WORK TO COMPLETE |
Return the listing below unchanged, but without pictures.

MATERIAL PROVIDED |
.....
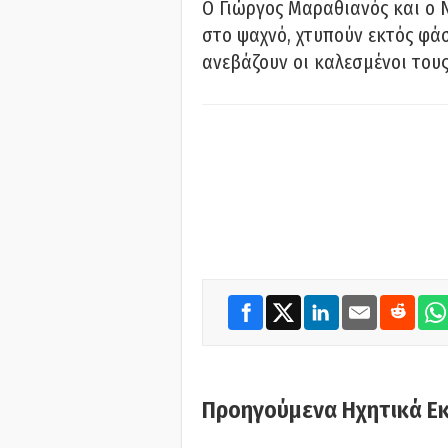
Ο Γιώργος Μαραθιανός και ο 
στο ψαχνό, χτυπούν εκτός φάσ
ανεβάζουν οι καλεσμένοι του
Προηγούμενα Ηχητικά Ε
.....
TASK ANSWER |
Ο Γιώργος Μαραθιανός και ο 
στο ψαχνό, χτυπούν εκτός φάσ
ανεβάζουν οι καλεσμένοι του
Προηγούμενα Ηχητικά Ε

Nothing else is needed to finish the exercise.